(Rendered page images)

- - - - -

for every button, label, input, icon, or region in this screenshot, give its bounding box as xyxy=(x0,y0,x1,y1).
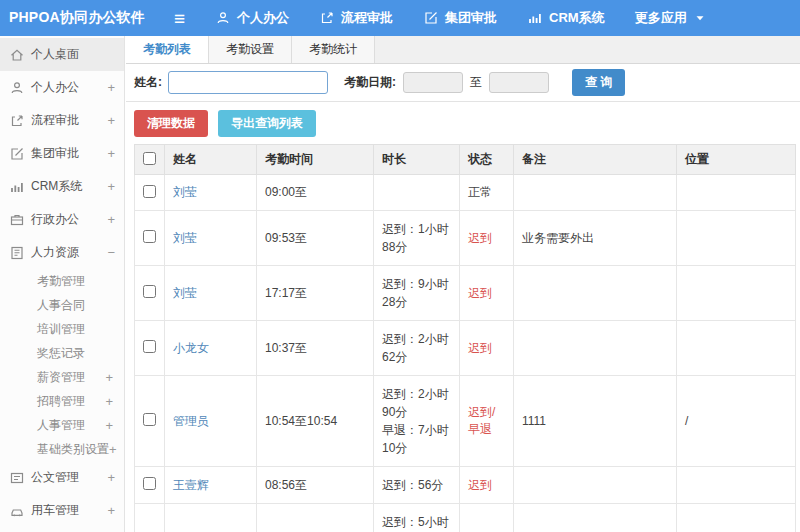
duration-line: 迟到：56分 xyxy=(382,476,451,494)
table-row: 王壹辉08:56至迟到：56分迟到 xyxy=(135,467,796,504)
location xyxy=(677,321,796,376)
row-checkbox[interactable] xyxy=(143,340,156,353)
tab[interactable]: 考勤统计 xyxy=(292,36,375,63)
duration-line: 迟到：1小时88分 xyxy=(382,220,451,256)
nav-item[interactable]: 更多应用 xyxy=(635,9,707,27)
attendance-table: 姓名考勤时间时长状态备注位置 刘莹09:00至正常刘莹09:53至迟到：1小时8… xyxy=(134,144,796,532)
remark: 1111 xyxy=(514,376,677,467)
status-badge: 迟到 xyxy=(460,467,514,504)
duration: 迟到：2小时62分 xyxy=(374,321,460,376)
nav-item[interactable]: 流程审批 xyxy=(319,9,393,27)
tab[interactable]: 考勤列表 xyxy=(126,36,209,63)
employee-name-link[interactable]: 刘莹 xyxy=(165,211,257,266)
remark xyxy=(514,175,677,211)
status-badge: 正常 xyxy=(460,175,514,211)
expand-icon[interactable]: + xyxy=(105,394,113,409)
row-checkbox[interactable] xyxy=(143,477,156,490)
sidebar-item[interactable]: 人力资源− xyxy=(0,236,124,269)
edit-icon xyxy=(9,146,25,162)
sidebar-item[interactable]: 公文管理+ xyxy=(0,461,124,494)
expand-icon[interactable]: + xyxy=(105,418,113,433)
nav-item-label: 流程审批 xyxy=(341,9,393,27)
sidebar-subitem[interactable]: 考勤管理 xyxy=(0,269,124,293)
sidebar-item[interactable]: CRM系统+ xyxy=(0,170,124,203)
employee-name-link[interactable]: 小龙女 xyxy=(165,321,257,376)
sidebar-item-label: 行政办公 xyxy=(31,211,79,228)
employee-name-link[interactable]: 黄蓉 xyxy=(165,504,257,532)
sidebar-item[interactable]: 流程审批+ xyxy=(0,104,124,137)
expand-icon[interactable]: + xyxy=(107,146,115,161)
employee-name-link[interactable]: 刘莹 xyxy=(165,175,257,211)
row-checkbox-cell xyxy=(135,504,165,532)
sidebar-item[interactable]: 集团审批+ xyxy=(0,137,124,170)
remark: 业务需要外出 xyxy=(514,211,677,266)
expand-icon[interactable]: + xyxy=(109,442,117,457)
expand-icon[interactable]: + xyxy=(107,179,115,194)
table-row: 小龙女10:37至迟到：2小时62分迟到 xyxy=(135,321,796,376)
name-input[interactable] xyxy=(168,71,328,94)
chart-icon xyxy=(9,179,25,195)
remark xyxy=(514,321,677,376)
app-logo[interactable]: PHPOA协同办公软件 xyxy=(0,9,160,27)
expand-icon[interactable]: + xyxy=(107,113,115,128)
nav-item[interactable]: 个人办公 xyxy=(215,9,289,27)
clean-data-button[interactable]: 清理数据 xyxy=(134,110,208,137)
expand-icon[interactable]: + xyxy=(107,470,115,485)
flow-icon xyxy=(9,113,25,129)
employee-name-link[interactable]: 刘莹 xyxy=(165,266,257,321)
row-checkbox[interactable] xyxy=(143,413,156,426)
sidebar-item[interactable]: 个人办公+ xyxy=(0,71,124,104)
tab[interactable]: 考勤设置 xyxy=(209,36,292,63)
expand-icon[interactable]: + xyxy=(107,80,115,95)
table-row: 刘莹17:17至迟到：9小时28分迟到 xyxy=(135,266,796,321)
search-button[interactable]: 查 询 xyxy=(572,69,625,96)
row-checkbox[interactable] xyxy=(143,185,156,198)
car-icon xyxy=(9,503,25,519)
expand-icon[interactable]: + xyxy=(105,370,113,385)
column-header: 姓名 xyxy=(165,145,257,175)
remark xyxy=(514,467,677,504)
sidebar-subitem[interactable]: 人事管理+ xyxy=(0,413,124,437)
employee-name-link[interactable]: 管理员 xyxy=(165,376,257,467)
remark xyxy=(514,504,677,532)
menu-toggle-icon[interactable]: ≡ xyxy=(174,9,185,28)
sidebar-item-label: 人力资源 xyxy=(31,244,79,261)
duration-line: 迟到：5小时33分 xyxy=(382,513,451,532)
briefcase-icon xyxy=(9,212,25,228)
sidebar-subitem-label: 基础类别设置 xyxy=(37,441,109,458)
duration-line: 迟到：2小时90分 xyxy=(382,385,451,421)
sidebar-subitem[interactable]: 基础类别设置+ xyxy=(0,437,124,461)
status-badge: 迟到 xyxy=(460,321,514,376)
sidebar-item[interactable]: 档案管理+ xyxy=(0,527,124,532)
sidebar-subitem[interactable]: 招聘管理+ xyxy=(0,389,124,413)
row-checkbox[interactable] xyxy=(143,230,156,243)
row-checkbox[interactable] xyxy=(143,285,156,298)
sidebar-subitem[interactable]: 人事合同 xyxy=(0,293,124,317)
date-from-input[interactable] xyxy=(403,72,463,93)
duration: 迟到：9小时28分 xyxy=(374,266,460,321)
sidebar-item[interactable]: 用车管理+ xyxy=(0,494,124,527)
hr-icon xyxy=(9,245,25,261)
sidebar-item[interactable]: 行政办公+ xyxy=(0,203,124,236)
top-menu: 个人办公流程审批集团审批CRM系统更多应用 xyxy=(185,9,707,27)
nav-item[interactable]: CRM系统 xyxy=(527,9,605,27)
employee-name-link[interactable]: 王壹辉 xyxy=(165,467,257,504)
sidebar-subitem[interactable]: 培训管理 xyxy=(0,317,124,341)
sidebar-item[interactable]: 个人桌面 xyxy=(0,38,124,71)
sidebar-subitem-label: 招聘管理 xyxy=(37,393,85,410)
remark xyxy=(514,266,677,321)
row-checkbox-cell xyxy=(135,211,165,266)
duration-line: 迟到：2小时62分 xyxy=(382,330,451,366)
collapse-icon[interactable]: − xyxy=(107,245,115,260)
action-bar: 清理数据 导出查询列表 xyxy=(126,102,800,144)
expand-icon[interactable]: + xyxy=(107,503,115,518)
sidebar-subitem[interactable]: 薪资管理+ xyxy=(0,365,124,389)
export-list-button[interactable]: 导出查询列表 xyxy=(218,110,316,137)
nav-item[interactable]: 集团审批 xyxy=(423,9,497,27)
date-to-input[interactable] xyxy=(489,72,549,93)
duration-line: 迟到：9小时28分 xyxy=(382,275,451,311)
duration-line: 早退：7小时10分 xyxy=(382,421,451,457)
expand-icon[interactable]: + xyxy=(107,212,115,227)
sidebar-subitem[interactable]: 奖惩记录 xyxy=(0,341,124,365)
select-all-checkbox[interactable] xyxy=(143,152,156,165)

- - - - -

▶ _Exercise requirements_
Exact copy, no pictures: please print every record above as written.

▶ _Answer section_
for every button, label, input, icon, or region in this screenshot, give its bounding box as xyxy=(x0,y0,x1,y1).
duration-line: 迟到：56分 xyxy=(382,476,451,494)
table-row: 王壹辉08:56至迟到：56分迟到 xyxy=(135,467,796,504)
location xyxy=(677,321,796,376)
row-checkbox[interactable] xyxy=(143,340,156,353)
tab[interactable]: 考勤统计 xyxy=(292,36,375,63)
duration-line: 迟到：1小时88分 xyxy=(382,220,451,256)
nav-item[interactable]: 更多应用 xyxy=(635,9,707,27)
attendance-table: 姓名考勤时间时长状态备注位置 刘莹09:00至正常刘莹09:53至迟到：1小时8… xyxy=(134,144,796,532)
remark: 1111 xyxy=(514,376,677,467)
status-badge: 迟到 xyxy=(460,467,514,504)
duration: 迟到：2小时62分 xyxy=(374,321,460,376)
nav-item[interactable]: 流程审批 xyxy=(319,9,393,27)
tab[interactable]: 考勤列表 xyxy=(126,36,209,63)
employee-name-link[interactable]: 刘莹 xyxy=(165,211,257,266)
remark xyxy=(514,175,677,211)
status-badge: 正常 xyxy=(460,175,514,211)
expand-icon[interactable]: + xyxy=(105,394,113,409)
row-checkbox[interactable] xyxy=(143,477,156,490)
sidebar-item[interactable]: 人力资源− xyxy=(0,236,124,269)
edit-icon xyxy=(9,146,25,162)
sidebar-item[interactable]: 公文管理+ xyxy=(0,461,124,494)
expand-icon[interactable]: + xyxy=(105,418,113,433)
nav-item-label: 流程审批 xyxy=(341,9,393,27)
sidebar-subitem[interactable]: 考勤管理 xyxy=(0,269,124,293)
sidebar-item[interactable]: CRM系统+ xyxy=(0,170,124,203)
employee-name-link[interactable]: 小龙女 xyxy=(165,321,257,376)
sidebar-item-label: 行政办公 xyxy=(31,211,79,228)
employee-name-link[interactable]: 黄蓉 xyxy=(165,504,257,532)
sidebar-item[interactable]: 流程审批+ xyxy=(0,104,124,137)
expand-icon[interactable]: + xyxy=(107,146,115,161)
employee-name-link[interactable]: 刘莹 xyxy=(165,175,257,211)
row-checkbox-cell xyxy=(135,504,165,532)
sidebar-item[interactable]: 集团审批+ xyxy=(0,137,124,170)
remark: 业务需要外出 xyxy=(514,211,677,266)
expand-icon[interactable]: + xyxy=(109,442,117,457)
expand-icon[interactable]: + xyxy=(107,179,115,194)
table-row: 小龙女10:37至迟到：2小时62分迟到 xyxy=(135,321,796,376)
name-input[interactable] xyxy=(168,71,328,94)
chart-icon xyxy=(9,179,25,195)
remark xyxy=(514,321,677,376)
app-logo[interactable]: PHPOA协同办公软件 xyxy=(0,9,160,27)
expand-icon[interactable]: + xyxy=(107,113,115,128)
nav-item[interactable]: 个人办公 xyxy=(215,9,289,27)
clean-data-button[interactable]: 清理数据 xyxy=(134,110,208,137)
expand-icon[interactable]: + xyxy=(107,470,115,485)
flow-icon xyxy=(9,113,25,129)
employee-name-link[interactable]: 刘莹 xyxy=(165,266,257,321)
row-checkbox[interactable] xyxy=(143,413,156,426)
sidebar-item[interactable]: 个人办公+ xyxy=(0,71,124,104)
tab[interactable]: 考勤设置 xyxy=(209,36,292,63)
expand-icon[interactable]: + xyxy=(107,80,115,95)
table-row: 刘莹17:17至迟到：9小时28分迟到 xyxy=(135,266,796,321)
search-button[interactable]: 查 询 xyxy=(572,69,625,96)
row-checkbox[interactable] xyxy=(143,185,156,198)
car-icon xyxy=(9,503,25,519)
expand-icon[interactable]: + xyxy=(105,370,113,385)
column-header: 姓名 xyxy=(165,145,257,175)
remark xyxy=(514,467,677,504)
sidebar-subitem[interactable]: 人事管理+ xyxy=(0,413,124,437)
employee-name-link[interactable]: 管理员 xyxy=(165,376,257,467)
remark xyxy=(514,504,677,532)
menu-toggle-icon[interactable]: ≡ xyxy=(174,9,185,28)
sidebar-item-label: 人力资源 xyxy=(31,244,79,261)
duration-line: 迟到：5小时33分 xyxy=(382,513,451,532)
briefcase-icon xyxy=(9,212,25,228)
sidebar-subitem-label: 基础类别设置 xyxy=(37,441,109,458)
duration-line: 迟到：2小时90分 xyxy=(382,385,451,421)
sidebar-subitem[interactable]: 基础类别设置+ xyxy=(0,437,124,461)
status-badge: 迟到 xyxy=(460,321,514,376)
sidebar-item[interactable]: 档案管理+ xyxy=(0,527,124,532)
sidebar-subitem[interactable]: 招聘管理+ xyxy=(0,389,124,413)
row-checkbox[interactable] xyxy=(143,230,156,243)
row-checkbox[interactable] xyxy=(143,285,156,298)
sidebar-subitem[interactable]: 人事合同 xyxy=(0,293,124,317)
date-from-input[interactable] xyxy=(403,72,463,93)
duration: 迟到：9小时28分 xyxy=(374,266,460,321)
sidebar-item[interactable]: 用车管理+ xyxy=(0,494,124,527)
hr-icon xyxy=(9,245,25,261)
sidebar-item[interactable]: 行政办公+ xyxy=(0,203,124,236)
top-menu: 个人办公流程审批集团审批CRM系统更多应用 xyxy=(185,9,707,27)
nav-item[interactable]: CRM系统 xyxy=(527,9,605,27)
employee-name-link[interactable]: 王壹辉 xyxy=(165,467,257,504)
sidebar-subitem[interactable]: 培训管理 xyxy=(0,317,124,341)
sidebar-item[interactable]: 个人桌面 xyxy=(0,38,124,71)
sidebar-subitem-label: 招聘管理 xyxy=(37,393,85,410)
remark xyxy=(514,266,677,321)
row-checkbox-cell xyxy=(135,211,165,266)
duration-line: 迟到：2小时62分 xyxy=(382,330,451,366)
collapse-icon[interactable]: − xyxy=(107,245,115,260)
action-bar: 清理数据 导出查询列表 xyxy=(126,102,800,144)
expand-icon[interactable]: + xyxy=(107,503,115,518)
sidebar-subitem[interactable]: 薪资管理+ xyxy=(0,365,124,389)
export-list-button[interactable]: 导出查询列表 xyxy=(218,110,316,137)
nav-item[interactable]: 集团审批 xyxy=(423,9,497,27)
date-to-input[interactable] xyxy=(489,72,549,93)
duration-line: 迟到：9小时28分 xyxy=(382,275,451,311)
duration-line: 早退：7小时10分 xyxy=(382,421,451,457)
expand-icon[interactable]: + xyxy=(107,212,115,227)
sidebar-subitem[interactable]: 奖惩记录 xyxy=(0,341,124,365)
select-all-checkbox[interactable] xyxy=(143,152,156,165)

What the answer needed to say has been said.